In June, the company announced a commercial partnership with advanced materials engineering company Graphene Composites that will see Black Swan’s graphene used in the fabrication of GC Shield, a patented ballistic protection technology.

The following month, the company secured a distribution and sales agreement with UK-based manufacturer of plastic materials Broadway Colours. Under the agreement, Broadway will incorporate Black Swan’s graphene nanoplatelets in the manufacture of graphene enhanced masterbatches for plastic manufacturing.

2. CVD Equipment (NASDAQ:CVV)

Company Profile

Market cap: US$22.29 million

CVD Equipment produces chemical vapor deposition, gas control and other types of equipment and process solutions for developing and creating materials and coatings for a range of industrial applications, including aerospace engine components, medical implants, semiconductors, battery nanomaterials and solar cells.

CVD processing can be used to produce graphene and nanomaterials such as carbon nanotubes and silicon nanowires. Its PVT200 system is designed to grow silicon carbide crystals for the manufacture of 200 millimeter wafers. The company’s first half of the year saw orders worth US$16.9 million, up from US$15.8 million in the same period in 2023.

Orders from key customers included an order for its PVT200 system from a new customer as well as a multi-system order from an industrial customer for its silicone carbide CVD coating reactors.

3. Directa Plus (LSE:DCTA)

Company Profile

Market cap:GBP 16.7 million

Leading graphene nanoplatelet producer Directa Plus makes products designed for commercial applications such as textiles and composites. The Italy-based firm has developed a patented graphene material named G+ Graphene Plus, which is both portable and scalable.

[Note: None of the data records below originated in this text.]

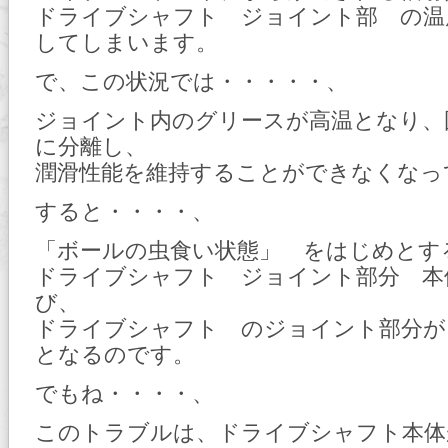
ドライブシャフト ジョイント部 の温
してしまいます。
で、この状況では・・・・・、
ジョイント内のグリースが高温となり、
に分離し、
潤滑性能を維持することができなくなっ
すると・・・・、
「ボールの虫食い状態」 をはじめとす
ドライブシャフト ジョイント部分 本
び、
ドライブシャフト のジョイント部分が
となるのです。
でもね・・・・、
このトラブルは、ドライブシャフト本体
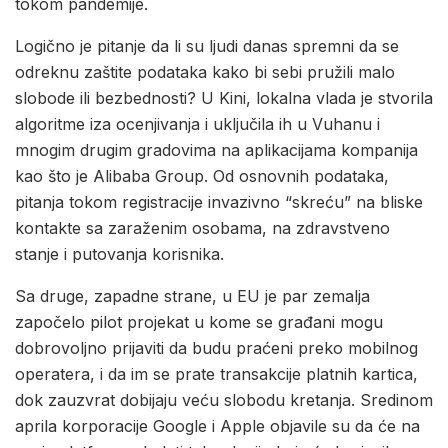
tokom pandemije.
Logično je pitanje da li su ljudi danas spremni da se
odreknu zaštite podataka kako bi sebi pružili malo
slobode ili bezbednosti? U Kini, lokalna vlada je stvorila
algoritme iza ocenjivanja i uključila ih u Vuhanu i
mnogim drugim gradovima na aplikacijama kompanija
kao što je Alibaba Group. Od osnovnih podataka,
pitanja tokom registracije invazivno “skreću” na bliske
kontakte sa zaraženim osobama, na zdravstveno
stanje i putovanja korisnika.
Sa druge, zapadne strane, u EU je par zemalja
započelo pilot projekat u kome se građani mogu
dobrovoljno prijaviti da budu praćeni preko mobilnog
operatera, i da im se prate transakcije platnih kartica,
dok zauzvrat dobijaju veću slobodu kretanja. Sredinom
aprila korporacije Google i Apple objavile su da će na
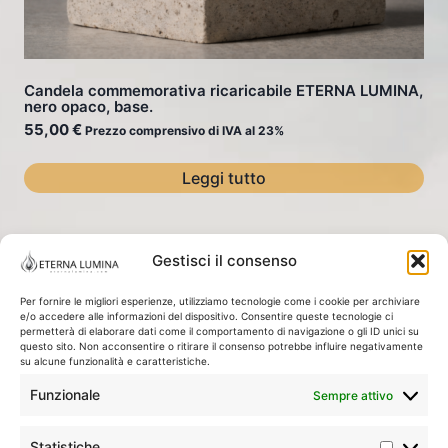
Candela commemorativa ricaricabile ETERNA LUMINA,
nero opaco, base.
55,00
€
Prezzo comprensivo di IVA al 23%
Leggi tutto
Gestisci il consenso
La Nostra Storia / Filosofia
Negozio
Cestino
Per fornire le migliori esperienze, utilizziamo tecnologie come i cookie per archiviare
e/o accedere alle informazioni del dispositivo. Consentire queste tecnologie ci
permetterà di elaborare dati come il comportamento di navigazione o gli ID unici su
Informativa sulla privacy
questo sito. Non acconsentire o ritirare il consenso potrebbe influire negativamente
su alcune funzionalità e caratteristiche.
Obbligo di informazione ai sensi del GDPR
Funzionale
Sempre attivo
Regolamenti dei negozi online
Politica sui Cookie (UE)
Statistiche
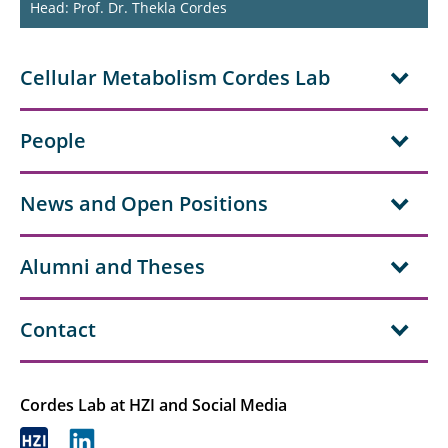
Head: Prof. Dr. Thekla Cordes
Cellular Metabolism Cordes Lab
People
News and Open Positions
Alumni and Theses
Contact
Cordes Lab at HZI and Social Media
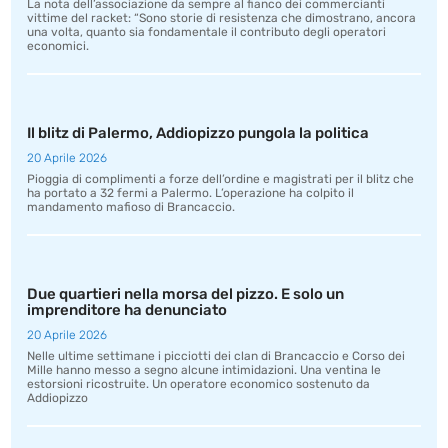
La nota dell’associazione da sempre al fianco dei commercianti
vittime del racket: “Sono storie di resistenza che dimostrano, ancora
una volta, quanto sia fondamentale il contributo degli operatori
economici.
Il blitz di Palermo, Addiopizzo pungola la politica
20 Aprile 2026
Pioggia di complimenti a forze dell’ordine e magistrati per il blitz che
ha portato a 32 fermi a Palermo. L’operazione ha colpito il
mandamento mafioso di Brancaccio.
Due quartieri nella morsa del pizzo. E solo un
imprenditore ha denunciato
20 Aprile 2026
Nelle ultime settimane i picciotti dei clan di Brancaccio e Corso dei
Mille hanno messo a segno alcune intimidazioni. Una ventina le
estorsioni ricostruite. Un operatore economico sostenuto da
Addiopizzo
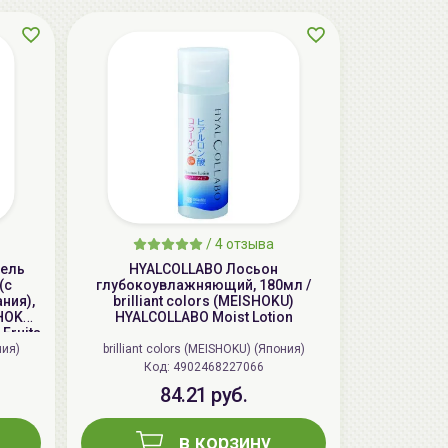
AiliCode Бальзам для волос
увлажняющий, 250мл
/
4 отзыва
19.99 руб.
27.38 руб.
-26%
гель
HYALCOLLABO Лосьон
(с
глубокоувлажняющий, 180мл /
ния),
brilliant colors (MEISHOKU)
SHOKU)
HYALCOLLABO Moist Lotion
Fruits
ния)
brilliant colors (MEISHOKU) (Япония)
aкция
Код: 4902468227066
84.21 руб.
в корзину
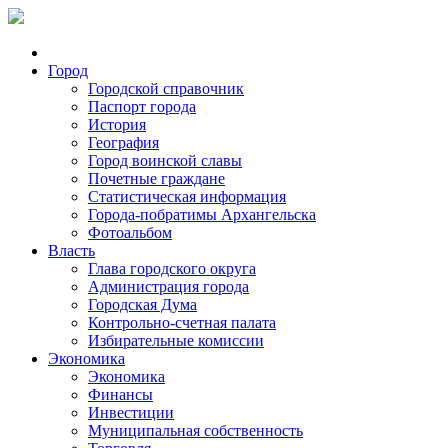
Город
Городской справочник
Паспорт города
История
География
Город воинской славы
Почетные граждане
Статистическая информация
Города-побратимы Архангельска
Фотоальбом
Власть
Глава городского округа
Администрация города
Городская Дума
Контрольно-счетная палата
Избирательные комиссии
Экономика
Экономика
Финансы
Инвестиции
Муниципальная собственность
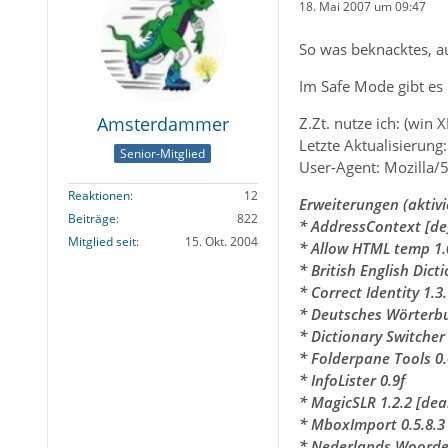
18. Mai 2007 um 09:47
So was beknacktes, au
Im Safe Mode gibt es 
Amsterdammer
Z.Zt. nutze ich: (win X
Letzte Aktualisierun
Senior-Mitglied
User-Agent: Mozilla/
Reaktionen
12
Erweiterungen (aktivie
Beiträge
822
* AddressContext [de]
Mitglied seit
15. Okt. 2004
* Allow HTML temp 1.
* British English Dict
* Correct Identity 1.3
* Deutsches Wörterbu
* Dictionary Switcher
* Folderpane Tools 0.
* InfoLister 0.9f
* MagicSLR 1.2.2 [deak
* MboxImport 0.5.8.3
* Nederlands Woorde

Directa Plus casts a wide net, even using its graphene for golf balls with the aim of improving users’ control and swings using elasticity.

Directa Plus inked in December 2023 what it called a ‘landmark agreement’ to acquire a proprietary system for preparing graphene compounds for market-ready battery and polymer applications, opening up two more potential markets for Directa Plus products.

In April 2024, the company announced the installation of its GiPave high-tech asphalt at the Imola Circuit for the Emilia-Romagna Grand Prix held in May 2024 as part of the Formula 1 World Championship. GiPave uses graphene and recycled plastics to create a cleaner, more sustainable asphalt product.

4. First Graphene (ASX:FGR,OTCQB:FGPHF)

Company Profile

Market cap: AU$31.22 million

First Graphene is an advanced materials company that has developed an environmentally sound method of converting ultra-high-grade graphite into the competitively priced, high-quality graphene in bulk quantities.

The firm is working with three Australian universities on developing graphene products and associated intellectual properties, including PureGRAPH, its graphene powder. First Graphene is vertically integrated, and applications for its products extend to fire retardancy, energy storage and concrete, among others.

In May, the company secured a distribution agreement with global distributor Bisley & Company. The agreement is initially for the Australian and New Zealand markets with the potential for additional markets. The five-year contract represents a significant milestone for the commercialization of First Graphene’s PureGRAPH material, according to the press release.

First Graphene joined a nine-member consortium in July to develop and commercialize lightweight impermeable cryogenic all-composite tanks for the safe storage and transport of liquid hydrogen. The next month, the company secured funding for a collaborative research project aimed at commercializing its Kainos technology for the production of ‘high-quality, battery-grade synthetic graphite and pristine graphene from petroleum feedstock using a scalable hydrodynamic cavitation manufacturing process.’

5. Haydale Graphene Industries (LSE:HAYD,OTC Pink:HDGHF)

Company Profile

Market cap: GBP 4.86 million

Through its subsidiaries, Haydale Graphene Industries designs, develops and commercializes advanced materials. The company has developed a patented proprietary and scalable plasma process that’s aimed at functionalizing graphene and other nanomaterials. Using the technology, Haydale is able to supply tailored solutions to both raw materials suppliers and product manufacturers.

Haydale has a partnership with the University of Manchester’s Graphene Engineering Innovation Centre (GEIC), through which it is researching and developing graphene-based innovations such as conductive ink heating applications for the automotive and future homes sectors.

In July, Haydale announced that a feasibility study has shown initial indications that Haydale’s plasma-functionalized graphene can capture carbon dioxide.

6. NanoXplore (TSXV:GRA,OTCQX:NNXPF)

Company Profile

Market cap: C$378.75 million

Established in 2011, NanoXplore is able to produce high volumes of graphene at affordable prices due to its unique and environmentally friendly production process. The company’s GrapheneBlack graphene powder can be used in plastic products to greatly increase their reusability and recyclability.

NanoXplore is also targeting lithium-ion batteries with its patented SiliconGraphene battery anode material solution, which employs GrapheneBlack as a coating agent around silicon to make a safer, more reliable cell. NanoXplore’s graphene products are also being used in internal combustion engine vehicles.

Earlier this year, as part of its five year strategic plan, NanoXplore increased the production capacity at its St-Clotilde, Québec plant. The capacity expansion will enable the company to meet increased demand for its graphene-enhanced composite products.

In its Q4 and full year 2024 financials, the company reported record total revenues of C$38.13 million for the quarter, up 14 percent from the same quarter in the previous year; and record total revenues of C$129.99 million for the full year, up 5 percent over its fiscal 2023.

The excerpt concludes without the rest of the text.